Referring to fig. 1 to 3, a preferred embodiment of the present invention provides an endoscope video image automatic storage method based on artificial intelligence, including:
s1: one video frame is selected from the endoscopic video as a reference frame.
The endoscopic video shot by the capsule endoscope contains video contents of human esophagus, stomach, small intestine, large intestine and other parts, the video length is long, and the whole observation needs several hours, while the endoscopy is usually performed on a certain part, so that an image of a certain segment needs to be intercepted from the whole endoscopic video for disease diagnosis.
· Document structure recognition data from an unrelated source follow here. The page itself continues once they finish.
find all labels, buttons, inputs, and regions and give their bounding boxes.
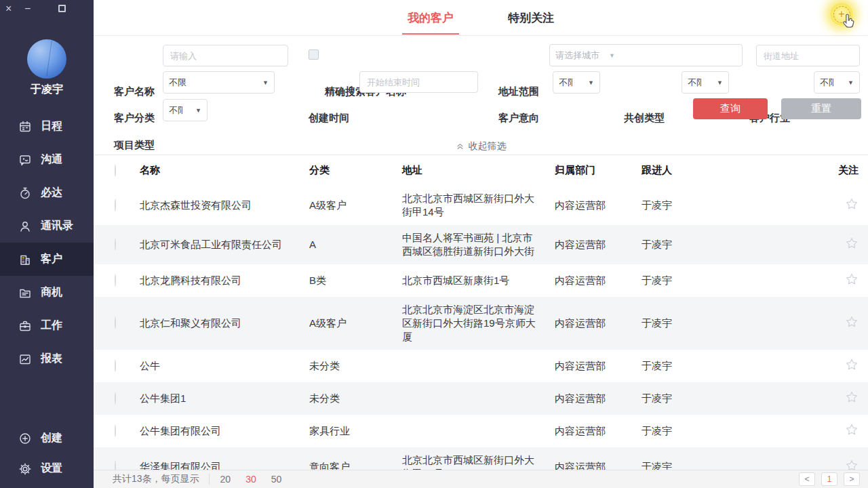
cell-category: A级客户: [304, 297, 397, 350]
sidebar-item-settings[interactable]: 设置: [0, 453, 94, 484]
avatar[interactable]: [27, 39, 66, 79]
star-icon[interactable]: [845, 427, 859, 439]
table-row[interactable]: 华泽集团有限公司 意向客户 北京北京市西城区新街口外大街甲14号 内容运营部 于…: [94, 447, 868, 470]
pagination-bar: 共计13条，每页显示 20 30 50 < 1 >: [94, 470, 868, 488]
category-label: 客户分类: [114, 112, 155, 124]
table-row[interactable]: 公牛集团有限公司 家具行业 内容运营部 于凌宇: [94, 415, 868, 447]
row-radio[interactable]: [115, 424, 116, 437]
row-radio[interactable]: [115, 238, 116, 251]
sidebar-item-label: 创建: [41, 431, 62, 445]
row-radio[interactable]: [115, 460, 116, 470]
cell-dept: 内容运营部: [549, 447, 636, 470]
sidebar-item-label: 沟通: [41, 152, 62, 167]
row-radio[interactable]: [115, 317, 116, 329]
cell-category: 未分类: [304, 350, 397, 382]
star-icon[interactable]: [845, 463, 859, 470]
app-window: × − 于凌宇 日程 沟通 必达 通讯录: [0, 0, 868, 488]
address-range-label: 地址范围: [498, 85, 539, 98]
table-row[interactable]: 北京可米食品工业有限责任公司 A 中国名人将军书画苑 | 北京市西城区德胜街道新…: [94, 225, 868, 264]
project-type-select[interactable]: 不限▼: [163, 99, 208, 121]
sidebar-item-contacts[interactable]: 通讯录: [0, 209, 94, 243]
row-radio[interactable]: [115, 199, 116, 211]
sidebar-item-reports[interactable]: 报表: [0, 342, 94, 375]
table-row[interactable]: 北京杰森世投资有限公司 A级客户 北京北京市西城区新街口外大街甲14号 内容运营…: [94, 186, 868, 225]
select-all-radio[interactable]: [115, 164, 116, 177]
tab-special-follow[interactable]: 特别关注: [507, 7, 555, 28]
tab-my-customers[interactable]: 我的客户: [406, 7, 455, 28]
header-star: 关注: [827, 155, 868, 186]
row-radio[interactable]: [115, 392, 116, 405]
customer-name-input[interactable]: [163, 45, 288, 66]
star-icon[interactable]: [845, 394, 859, 406]
industry-select[interactable]: 不限▼: [814, 71, 860, 94]
create-time-input[interactable]: [359, 71, 478, 93]
cell-name: 北京杰森世投资有限公司: [134, 186, 304, 225]
cell-address: 北京北京市海淀区北京市海淀区新街口外大街路19号京师大厦: [397, 297, 549, 350]
cell-address: [397, 382, 549, 415]
chevron-double-up-icon: [456, 142, 465, 150]
next-page-button[interactable]: >: [844, 472, 860, 486]
total-count-text: 共计13条，每页显示: [113, 473, 199, 485]
table-row[interactable]: 北京龙腾科技有限公司 B类 北京市西城区新康街1号 内容运营部 于凌宇: [94, 264, 868, 297]
star-icon[interactable]: [845, 319, 859, 331]
chevron-down-icon: ▼: [605, 52, 615, 59]
sidebar-item-opportunities[interactable]: 商机: [0, 276, 94, 309]
page-number-button[interactable]: 1: [821, 472, 837, 486]
table-row[interactable]: 北京仁和聚义有限公司 A级客户 北京北京市海淀区北京市海淀区新街口外大街路19号…: [94, 297, 868, 350]
maximize-icon[interactable]: [58, 5, 66, 12]
row-radio[interactable]: [115, 359, 116, 372]
table-row[interactable]: 公牛 未分类 内容运营部 于凌宇: [94, 350, 868, 382]
sidebar-item-label: 设置: [41, 462, 62, 476]
cell-category: B类: [304, 264, 397, 297]
gear-icon: [18, 462, 32, 476]
row-radio[interactable]: [115, 274, 116, 287]
sidebar-item-communication[interactable]: 沟通: [0, 143, 94, 176]
sidebar-item-customers[interactable]: 客户: [0, 243, 94, 276]
page-size-20[interactable]: 20: [220, 474, 231, 485]
filter-panel: 客户名称 精确搜索客户名称 地址范围 请选择城市▼ 客户分类 不限▼ 创建时间 …: [94, 36, 868, 138]
search-button[interactable]: 查询: [693, 98, 768, 119]
building-icon: [18, 253, 32, 266]
sidebar-item-work[interactable]: 工作: [0, 309, 94, 342]
cell-name: 公牛集团1: [134, 382, 304, 415]
minimize-icon[interactable]: −: [24, 3, 31, 15]
page-size-30[interactable]: 30: [245, 474, 256, 485]
cell-name: 华泽集团有限公司: [134, 447, 304, 470]
cell-address: 中国名人将军书画苑 | 北京市西城区德胜街道新街口外大街: [397, 225, 549, 264]
table-header-row: 名称 分类 地址 归属部门 跟进人 关注: [94, 155, 868, 186]
add-customer-button[interactable]: +: [830, 3, 856, 30]
pager: < 1 >: [799, 472, 860, 486]
star-icon[interactable]: [845, 201, 859, 213]
cell-dept: 内容运营部: [549, 297, 636, 350]
page-size-50[interactable]: 50: [271, 474, 282, 485]
header-follower: 跟进人: [636, 155, 827, 186]
header-dept: 归属部门: [549, 155, 636, 186]
sidebar-item-create[interactable]: 创建: [0, 423, 94, 453]
cocreate-select[interactable]: 不限▼: [682, 71, 729, 94]
sidebar-item-label: 日程: [41, 119, 62, 134]
cell-category: A: [304, 225, 397, 264]
sidebar-item-bida[interactable]: 必达: [0, 176, 94, 209]
prev-page-button[interactable]: <: [799, 472, 815, 486]
star-icon[interactable]: [845, 277, 859, 288]
reset-button[interactable]: 重置: [781, 98, 861, 119]
street-address-input[interactable]: [756, 45, 860, 66]
exact-search-checkbox[interactable]: [309, 49, 319, 60]
intent-select[interactable]: 不限▼: [553, 71, 600, 94]
cell-address: [397, 415, 549, 447]
close-icon[interactable]: ×: [5, 3, 12, 15]
city-select[interactable]: 请选择城市▼: [549, 44, 743, 66]
cell-follower: 于凌宇: [636, 382, 827, 415]
category-select[interactable]: 不限▼: [163, 71, 275, 94]
cell-name: 北京仁和聚义有限公司: [134, 297, 304, 350]
collapse-filter-link[interactable]: 收起筛选: [94, 138, 868, 155]
star-icon[interactable]: [845, 241, 859, 252]
customer-table: 名称 分类 地址 归属部门 跟进人 关注 北京杰森世投资有限公司 A级客户 北京…: [94, 155, 868, 470]
chat-icon: [18, 153, 32, 167]
star-icon[interactable]: [845, 362, 859, 373]
table-row[interactable]: 公牛集团1 未分类 内容运营部 于凌宇: [94, 382, 868, 415]
cell-category: 家具行业: [304, 415, 397, 447]
sidebar-item-schedule[interactable]: 日程: [0, 110, 94, 143]
user-name: 于凌宇: [0, 83, 94, 97]
intent-label: 客户意向: [498, 112, 539, 124]
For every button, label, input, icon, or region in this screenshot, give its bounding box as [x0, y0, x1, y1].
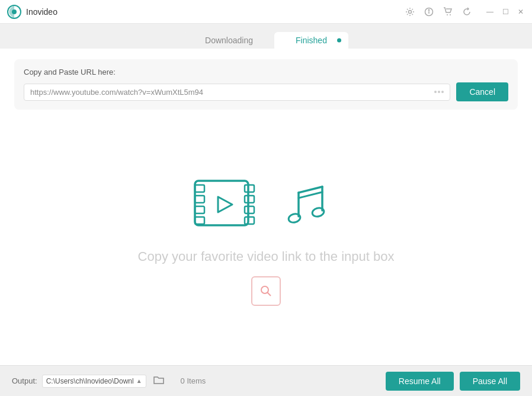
bottom-bar: Output: C:\Users\ch\Inovideo\Downl ▲ 0 I…	[0, 365, 532, 396]
output-section: Output: C:\Users\ch\Inovideo\Downl ▲ 0 I…	[12, 375, 206, 388]
output-label: Output:	[12, 376, 37, 385]
url-loading-dots	[434, 91, 444, 93]
app-logo	[7, 5, 21, 19]
svg-rect-16	[245, 217, 254, 224]
svg-rect-10	[195, 196, 204, 203]
svg-line-22	[299, 187, 322, 193]
maximize-icon[interactable]: ☐	[501, 8, 509, 16]
svg-line-23	[299, 192, 322, 198]
items-count: 0 Items	[181, 376, 206, 385]
tab-finished-dot	[337, 39, 341, 43]
media-icons	[189, 172, 343, 237]
svg-rect-9	[195, 185, 204, 192]
svg-point-6	[447, 14, 448, 15]
url-input-row: https://www.youtube.com/watch?v=xWumXtL5…	[24, 82, 508, 101]
center-area: Copy your favorite video link to the inp…	[14, 119, 518, 358]
close-icon[interactable]: ✕	[517, 8, 525, 16]
bottom-buttons: Resume All Pause All	[386, 372, 520, 391]
title-bar-right: — ☐ ✕	[405, 7, 525, 17]
svg-rect-15	[245, 206, 254, 213]
svg-rect-13	[245, 185, 254, 192]
tab-finished[interactable]: Finished	[274, 32, 348, 49]
svg-rect-12	[195, 217, 204, 224]
output-path-text: C:\Users\ch\Inovideo\Downl	[46, 377, 134, 385]
main-content: Copy and Paste URL here: https://www.you…	[0, 49, 532, 365]
svg-point-21	[312, 206, 325, 218]
svg-point-20	[288, 212, 302, 223]
url-section: Copy and Paste URL here: https://www.you…	[14, 59, 518, 110]
video-icon	[189, 172, 260, 237]
url-label: Copy and Paste URL here:	[24, 68, 508, 76]
resume-all-button[interactable]: Resume All	[386, 372, 454, 391]
output-folder-icon[interactable]	[153, 375, 164, 387]
svg-line-25	[268, 292, 271, 296]
pause-all-button[interactable]: Pause All	[460, 372, 520, 391]
info-icon[interactable]	[424, 7, 434, 17]
svg-point-5	[428, 9, 429, 10]
svg-point-2	[409, 10, 412, 13]
tab-downloading[interactable]: Downloading	[184, 32, 274, 49]
cart-icon[interactable]	[443, 7, 453, 17]
title-bar-left: Inovideo	[7, 5, 57, 19]
svg-marker-17	[218, 197, 232, 212]
placeholder-text: Copy your favorite video link to the inp…	[138, 249, 395, 264]
url-input-text: https://www.youtube.com/watch?v=xWumXtL5…	[30, 88, 434, 97]
svg-rect-11	[195, 206, 204, 213]
minimize-icon[interactable]: —	[486, 8, 494, 16]
svg-point-7	[450, 14, 451, 15]
search-icon-placeholder	[251, 276, 281, 306]
svg-point-1	[12, 9, 17, 14]
svg-point-24	[261, 286, 268, 293]
output-path-wrapper[interactable]: C:\Users\ch\Inovideo\Downl ▲	[42, 375, 146, 388]
refresh-icon[interactable]	[462, 7, 472, 17]
svg-rect-14	[245, 196, 254, 203]
cancel-button[interactable]: Cancel	[456, 82, 508, 101]
window-controls: — ☐ ✕	[486, 8, 525, 16]
settings-icon[interactable]	[405, 7, 415, 17]
title-bar: Inovideo	[0, 0, 532, 24]
tab-downloading-label: Downloading	[205, 36, 253, 45]
tab-finished-label: Finished	[296, 36, 327, 45]
output-arrow-icon: ▲	[136, 378, 142, 384]
app-title: Inovideo	[26, 7, 57, 17]
music-icon	[278, 172, 343, 237]
tab-bar: Downloading Finished	[0, 24, 532, 49]
url-input-wrapper[interactable]: https://www.youtube.com/watch?v=xWumXtL5…	[24, 84, 450, 101]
The intercepting process can be realized in a semi-automatic mode of the embodiment, namely, a user selects a video frame containing the inspection part as a reference frame, and then the boundary of the video segment is determined according to the reference frame, so that the required video segment can be accurately intercepted.
S2: and comparing the similarity of two adjacent frames from the reference frame to the reference frame one by one, stopping until two adjacent frames with the similarity lower than a similarity threshold appear, and selecting the next frame in the two adjacent frames which are compared at last as the first frame.
In the step, if the reference frame selected by the user is the Nth frame of the endoscope video, the previous frame is the (N-1) th frame, the similarity of the two frames is compared, if the similarity is lower than a similarity threshold value, the two frames are determined to be dissimilar, the comparison is stopped, and the Nth frame is selected as the first frame; if the similarity is not lower than the similarity threshold, the similarity is determined, and the similarity comparison between the frame N-1 and the frame N-2 is continued. And sequentially carrying out similarity comparison on adjacent frames until two adjacent video frames with the similarity lower than a similarity threshold are found: the X-1 th frame and the X-th frame, and the X-th frame is selected as the first frame.
S3: and comparing the similarity of two adjacent frames from the reference frame to the next frame by frame until two adjacent frames with the similarity lower than the similarity threshold appear, and selecting the previous frame in the two adjacent frames with the last comparison as the tail frame.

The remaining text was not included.